*Extracted records*:
^^^^^^^^^^^^^^^^

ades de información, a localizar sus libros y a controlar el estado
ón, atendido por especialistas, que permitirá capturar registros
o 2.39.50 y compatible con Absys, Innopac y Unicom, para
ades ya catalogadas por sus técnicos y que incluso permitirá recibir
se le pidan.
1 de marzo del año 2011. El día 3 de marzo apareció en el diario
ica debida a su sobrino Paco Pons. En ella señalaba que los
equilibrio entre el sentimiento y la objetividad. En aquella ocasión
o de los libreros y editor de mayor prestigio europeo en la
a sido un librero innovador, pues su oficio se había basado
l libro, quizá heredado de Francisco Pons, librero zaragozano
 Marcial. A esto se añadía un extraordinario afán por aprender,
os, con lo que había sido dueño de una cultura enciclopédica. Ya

^^^^^^^^^^^^^^^^

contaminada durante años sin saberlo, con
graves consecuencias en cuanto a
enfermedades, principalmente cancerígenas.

^^^^^^^^^^^^^^^^

Out of the material above, select every line that holds the string "sido".

*Output of the task*:
a sido un librero innovador, pues su oficio se había basado
os, con lo que había sido dueño de una cultura enciclopédica. Ya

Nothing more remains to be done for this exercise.